Alex Photo

Knowledge Distillation of Language Models


31st October 2021

Introduction

With the rise of transformers and language models in the past few years, researchers have managed to build exceptional machine learning models for solving NLP problems and have effectively outperformed all previous methods. It's an exciting time to be working in NLP, as language models can now be repurposed via transfer learning and trained faster with GPUs compared to traditional NLP deep learning architectures. However, these models are extremely large (for example, Hugging Face’s bert-base-uncased model is made up of 110 million parameters), slow and computationally expensive, usually requiring at least one GPU to run. Thus, there is an increasing interest in building lightweight language models in order to mitigate the problems above.

"Knowledge distillation" is one of the many methods that can be used to solve this problem. For those interested in the original paper by Hugging Face, see Sanh, et al., 2020. The Hugging Face paper explains how they leverage knowledge distillation to train the DistilBERT model and results in a reduced the size of a BERT-base model by 40%, while retaining 97% of its language understanding capabilities and being 60% faster.

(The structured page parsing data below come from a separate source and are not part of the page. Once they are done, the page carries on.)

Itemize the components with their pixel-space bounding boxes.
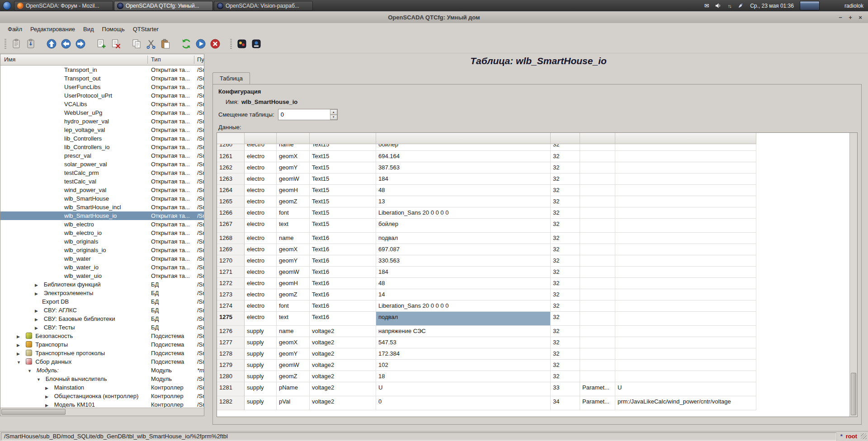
tree-row[interactable]: wlb_electro_io Открытая та... /Sm: [0, 229, 204, 237]
column-header[interactable]: [277, 133, 310, 144]
table-row[interactable]: 1281 supply pName voltage2 U 33 Paramet.…: [217, 382, 756, 396]
status-user[interactable]: root: [846, 433, 857, 440]
tree-row[interactable]: wlb_SmartHouse_incl Открытая та... /Sm: [0, 203, 204, 211]
table-row[interactable]: 1261 electro geomX Text15 694.164 32: [217, 151, 756, 162]
cut-icon[interactable]: [144, 37, 158, 51]
table-row[interactable]: 1262 electro geomY Text15 387.563 32: [217, 162, 756, 174]
row-number[interactable]: 1268: [217, 233, 245, 244]
tree-row[interactable]: lib_Controllers_io Открытая та... /Sm: [0, 143, 204, 151]
task-button-qtcfg[interactable]: OpenSCADA QTCfg: Умный...: [114, 1, 213, 11]
table-row[interactable]: 1263 electro geomW Text15 184 32: [217, 174, 756, 185]
table-row[interactable]: 1278 supply geomY voltage2 172.384 32: [217, 348, 756, 360]
save-icon[interactable]: [24, 37, 38, 51]
row-number[interactable]: 1282: [217, 396, 245, 410]
table-row[interactable]: 1264 electro geomH Text15 48 32: [217, 185, 756, 196]
row-number[interactable]: 1276: [217, 326, 245, 337]
tree-header-type[interactable]: Тип: [151, 54, 161, 65]
table-row[interactable]: 1276 supply name voltage2 напряжение СЭС…: [217, 326, 756, 337]
tree-row[interactable]: ▶ СВУ: Тесты БД /Sm: [0, 323, 204, 332]
tree-header-path[interactable]: Пу: [197, 54, 204, 65]
tree-row[interactable]: lib_Controllers Открытая та... /Sm: [0, 134, 204, 143]
menu-edit[interactable]: Редактирование: [26, 24, 79, 34]
column-header[interactable]: [551, 133, 580, 144]
copy-icon[interactable]: [130, 37, 143, 51]
row-number[interactable]: 1277: [217, 337, 245, 348]
toolbar-drag-handle[interactable]: [230, 39, 232, 49]
row-number[interactable]: 1260: [217, 144, 245, 151]
tree-row[interactable]: hydro_power_val Открытая та... /Sm: [0, 117, 204, 126]
close-button[interactable]: ×: [856, 13, 864, 21]
tree-row[interactable]: wind_power_val Открытая та... /Sm: [0, 186, 204, 194]
forward-icon[interactable]: [74, 37, 87, 51]
column-header[interactable]: [580, 133, 615, 144]
row-number[interactable]: 1275: [217, 312, 245, 326]
minimize-button[interactable]: −: [836, 13, 844, 21]
row-number[interactable]: 1265: [217, 196, 245, 207]
row-number[interactable]: 1274: [217, 300, 245, 312]
tab-table[interactable]: Таблица: [212, 72, 250, 84]
refresh-icon[interactable]: [179, 37, 193, 51]
column-header[interactable]: [615, 133, 756, 144]
tree-row[interactable]: ▼ Блочный вычислитель Модуль /Sm: [0, 375, 204, 383]
menu-qtstarter[interactable]: QTStarter: [129, 24, 163, 34]
menu-help[interactable]: Помощь: [98, 24, 129, 34]
tree-row[interactable]: wlb_electro Открытая та... /Sm: [0, 220, 204, 229]
table-row[interactable]: 1267 electro text Text15 бойлер 32: [217, 219, 756, 233]
row-number[interactable]: 1269: [217, 244, 245, 255]
column-separator[interactable]: [147, 56, 148, 64]
delete-item-icon[interactable]: [109, 37, 123, 51]
mail-icon[interactable]: ✉: [703, 2, 710, 9]
table-row[interactable]: 1265 electro geomZ Text15 13 32: [217, 196, 756, 207]
window-preview-thumbnail[interactable]: [800, 1, 820, 10]
table-row[interactable]: 1272 electro geomH Text16 48 32: [217, 278, 756, 289]
tree-row[interactable]: ▼ Сбор данных Подсистема /Sm: [0, 357, 204, 366]
up-icon[interactable]: [45, 37, 58, 51]
back-icon[interactable]: [59, 37, 73, 51]
tree-row[interactable]: ▶ Общестанционка (контроллер) Контроллер…: [0, 392, 204, 400]
add-item-icon[interactable]: [94, 37, 108, 51]
tree-row[interactable]: ▶ Библиотеки функций БД /Sm: [0, 280, 204, 289]
start-icon[interactable]: [194, 37, 208, 51]
tree-row[interactable]: testCalc_val Открытая та... /Sm: [0, 177, 204, 186]
tree-row[interactable]: solar_power_val Открытая та... /Sm: [0, 160, 204, 169]
scrollbar-thumb[interactable]: [851, 373, 856, 415]
tree-row[interactable]: ▶ СВУ: Базовые библиотеки БД /Sm: [0, 314, 204, 323]
tree-row[interactable]: prescr_val Открытая та... /Sm: [0, 151, 204, 160]
row-number[interactable]: 1266: [217, 207, 245, 219]
paste-icon[interactable]: [159, 37, 172, 51]
table-row[interactable]: 1271 electro geomW Text16 184 32: [217, 267, 756, 278]
messenger-icon[interactable]: [737, 2, 744, 9]
row-number[interactable]: 1281: [217, 382, 245, 396]
tree-horizontal-scrollbar[interactable]: [0, 408, 204, 416]
column-header[interactable]: [245, 133, 277, 144]
tree-row[interactable]: wlb_originals_io Открытая та... /Sm: [0, 246, 204, 254]
row-number[interactable]: 1272: [217, 278, 245, 289]
row-number[interactable]: 1278: [217, 348, 245, 360]
spin-down-icon[interactable]: ▼: [330, 115, 337, 120]
row-number[interactable]: 1264: [217, 185, 245, 196]
row-number[interactable]: 1270: [217, 255, 245, 267]
table-row[interactable]: 1282 supply pVal voltage2 0 34 Paramet..…: [217, 396, 756, 410]
row-number[interactable]: 1267: [217, 219, 245, 233]
tree-row[interactable]: ▶ Безопасность Подсистема /Sm: [0, 332, 204, 340]
window-titlebar[interactable]: OpenSCADA QTCfg: Умный дом − + ×: [0, 11, 868, 23]
tree-row[interactable]: UserFuncLibs Открытая та... /Sm: [0, 83, 204, 91]
spin-up-icon[interactable]: ▲: [330, 109, 337, 115]
table-row[interactable]: 1270 electro geomY Text16 330.563 32: [217, 255, 756, 267]
toolbar-drag-handle[interactable]: [5, 39, 6, 49]
tree-row[interactable]: WebUser_uPg Открытая та... /Sm: [0, 108, 204, 117]
menu-view[interactable]: Вид: [79, 24, 98, 34]
clock[interactable]: Ср., 23 мая 01:36: [750, 3, 794, 9]
qtstarter-vision-icon[interactable]: [250, 37, 263, 51]
tree-row[interactable]: ▶ Mainstation Контроллер /Sm: [0, 383, 204, 392]
tree-row[interactable]: ▶ СВУ: АГЛКС БД /Sm: [0, 306, 204, 314]
resize-grip-icon[interactable]: [861, 433, 867, 439]
updown-arrows-icon[interactable]: ↑↓: [726, 2, 733, 9]
stop-icon[interactable]: [208, 37, 222, 51]
row-number[interactable]: 1280: [217, 371, 245, 382]
table-row[interactable]: 1277 supply geomX voltage2 547.53 32: [217, 337, 756, 348]
task-button-vision[interactable]: OpenSCADA: Vision-разраб...: [214, 1, 313, 11]
row-number[interactable]: 1261: [217, 151, 245, 162]
table-row[interactable]: 1279 supply geomW voltage2 102 32: [217, 360, 756, 371]
column-header[interactable]: [376, 133, 551, 144]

Since DistilBERT is much lighter than the original BERT model, it can be deployed on edge device applications without the need for GPUs (check the DistilBERT model from huggingface here and start fine-tuning it on your task-specific problem).

Language Models Overview

As mentioned above, language models have dominated NLP research for the past few years due to their exceptional performance results on a variety of NLP problems. But what are language models?

An example of a popular language model is the BERT-base model from Hugging Face. These models are typically made up of multiple transformer encoder layers that have been trained to retain a deep linguistic understanding of our language. The encoder layers are made up of multi-headed attention that allows the model to understand the contexual relationship of a word with every other word in the sentence/paragraph/document. The model is given millions of documents for training (typically news and Wikipedia articles) in order to develop a good understanding of the words and grammatical structure of the english language.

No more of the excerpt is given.